パソコンで人との話し方のブログを読んだり、世間の流行を学んだり。
だけどダメだった。結局、輪の中に入れてもらえることはなく。ただただ、距離を取られていた。聞こえてくるのは俺のことを嫌っている声ばかり。何がダメなのだったんだろう。

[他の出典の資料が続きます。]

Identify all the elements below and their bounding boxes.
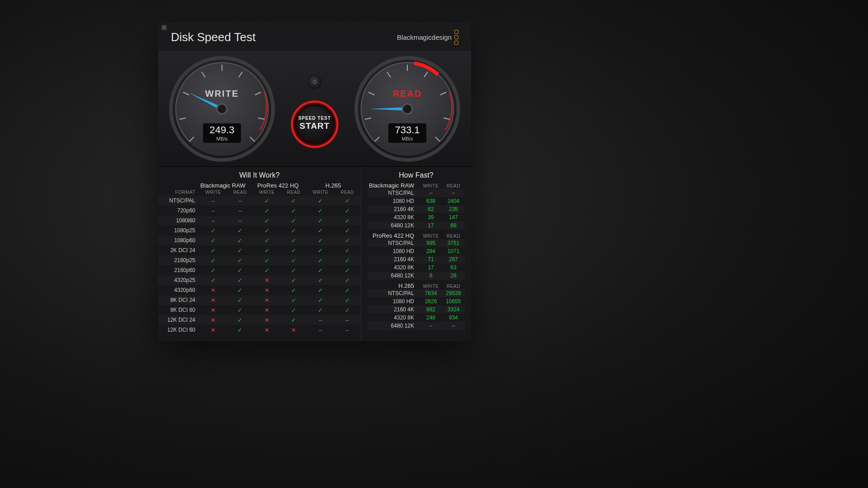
read-header: READ [442, 234, 465, 239]
check-icon: ✓ [280, 317, 307, 324]
will-it-work-title: Will It Work? [158, 171, 361, 179]
check-icon: ✓ [200, 267, 226, 274]
read-value: 733.1 [393, 125, 422, 135]
check-icon: ✓ [334, 287, 361, 294]
svg-point-25 [402, 104, 412, 114]
format-label: 4320p60 [163, 287, 200, 293]
check-icon: ✓ [334, 227, 361, 234]
check-icon: ✓ [334, 297, 361, 304]
check-icon: ✓ [307, 227, 334, 234]
codec-name: Blackmagic RAW [368, 182, 420, 189]
check-icon: ✓ [226, 267, 253, 274]
resolution-label: 6480 12K [368, 272, 420, 279]
column-header: WRITE [254, 190, 280, 195]
start-button[interactable]: SPEED TEST START [290, 99, 340, 149]
check-icon: ✓ [226, 257, 253, 264]
read-gauge-label: READ [354, 89, 460, 99]
read-value: 1071 [442, 248, 465, 254]
write-value: 8 [420, 272, 442, 279]
check-icon: ✓ [334, 217, 361, 224]
table-row: NTSC/PAL783429539 [368, 289, 465, 297]
brand-dots-icon [454, 30, 458, 45]
format-label: 2160p60 [163, 267, 200, 273]
check-icon: ✓ [226, 297, 253, 304]
format-label: 4320p25 [163, 277, 200, 283]
check-icon: ✓ [307, 307, 334, 314]
table-row: NTSC/PAL––✓✓✓✓ [158, 196, 361, 206]
table-row: 4320 8K248934 [368, 314, 465, 322]
write-value: – [420, 323, 442, 329]
read-value: – [442, 323, 465, 329]
read-header: READ [442, 183, 465, 188]
read-value: 147 [442, 214, 465, 221]
format-label: 1080p60 [163, 237, 200, 244]
x-icon: ✕ [254, 307, 280, 314]
check-icon: ✓ [307, 267, 334, 274]
write-value: 249.3 [208, 125, 236, 135]
table-row: NTSC/PAL–– [368, 189, 465, 197]
resolution-label: 4320 8K [368, 314, 420, 321]
how-fast-group: Blackmagic RAWWRITEREADNTSC/PAL––1080 HD… [368, 182, 465, 230]
check-icon: ✓ [307, 237, 334, 244]
check-icon: ✓ [334, 307, 361, 314]
table-row: 8K DCI 24✕✓✕✓✓✓ [158, 295, 361, 305]
resolution-label: 1080 HD [368, 298, 420, 305]
group-header: Blackmagic RAWWRITEREAD [368, 182, 465, 189]
dash-icon: – [334, 327, 361, 333]
check-icon: ✓ [307, 217, 334, 224]
write-gauge-dial [169, 56, 275, 162]
read-value: 2404 [442, 198, 465, 204]
check-icon: ✓ [226, 327, 253, 333]
write-header: WRITE [420, 284, 442, 289]
codec-name: H.265 [368, 282, 420, 289]
start-button-text: SPEED TEST START [290, 116, 340, 131]
check-icon: ✓ [226, 287, 253, 294]
check-icon: ✓ [280, 257, 307, 264]
codec-header: Blackmagic RAW [195, 182, 250, 189]
table-row: 2160p60✓✓✓✓✓✓ [158, 265, 361, 275]
check-icon: ✓ [280, 297, 307, 304]
read-value: 10655 [442, 298, 465, 305]
check-icon: ✓ [307, 247, 334, 254]
app-window: ✕ Disk Speed Test Blackmagicdesign [158, 23, 471, 341]
resolution-label: 2160 4K [368, 206, 420, 212]
check-icon: ✓ [200, 277, 226, 284]
check-icon: ✓ [334, 207, 361, 214]
table-row: 2160 4K71267 [368, 255, 465, 263]
resolution-label: 6480 12K [368, 323, 420, 329]
dash-icon: – [307, 317, 334, 324]
check-icon: ✓ [200, 247, 226, 254]
x-icon: ✕ [254, 317, 280, 324]
will-it-work-table: Blackmagic RAWProRes 422 HQH.265 FORMATW… [158, 182, 361, 335]
read-value: 934 [442, 314, 465, 321]
group-header: H.265WRITEREAD [368, 282, 465, 289]
x-icon: ✕ [254, 297, 280, 304]
check-icon: ✓ [280, 237, 307, 244]
format-label: 12K DCI 24 [163, 317, 200, 323]
table-row: NTSC/PAL9953751 [368, 239, 465, 247]
x-icon: ✕ [200, 307, 226, 314]
close-button[interactable]: ✕ [161, 25, 167, 30]
check-icon: ✓ [226, 307, 253, 314]
format-label: 8K DCI 24 [163, 297, 200, 303]
resolution-label: 2160 4K [368, 306, 420, 313]
dash-icon: – [334, 317, 361, 324]
gauge-area: WRITE 249.3 MB/s [158, 51, 471, 167]
check-icon: ✓ [280, 267, 307, 274]
table-row: 4320p25✓✓✕✓✓✓ [158, 275, 361, 285]
read-value: 66 [442, 222, 465, 229]
resolution-label: 4320 8K [368, 214, 420, 221]
check-icon: ✓ [254, 227, 280, 234]
write-value: – [420, 190, 442, 196]
check-icon: ✓ [226, 247, 253, 254]
check-icon: ✓ [307, 277, 334, 284]
x-icon: ✕ [200, 317, 226, 324]
read-value: 29539 [442, 290, 465, 296]
check-icon: ✓ [334, 237, 361, 244]
table-row: 6480 12K1766 [368, 221, 465, 230]
check-icon: ✓ [280, 247, 307, 254]
x-icon: ✕ [254, 277, 280, 284]
resolution-label: 1080 HD [368, 248, 420, 254]
write-value: 17 [420, 222, 442, 229]
settings-button[interactable]: ⚙ [308, 75, 321, 89]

俺がおかしかったのか?それとも他がおかしかったのだろうか?
人は、名前を呼ばれたがっていて、名前を呼ばれなければ心も体も腐ってしまうのだと俺は、感じた。
最期に俺の名前を呼ばれたのはいつだっただろう?
もう覚えていない。きっと、これから、麦刈 一平という名前は、あと数える程しか、呼ばれないのだろう。
異世界転生。俺は、御伽話の世界の人になりたい!いつも、俺の名前を呼んでくれて気にかけてくれる人がいる世界にいってみたい。いきたい!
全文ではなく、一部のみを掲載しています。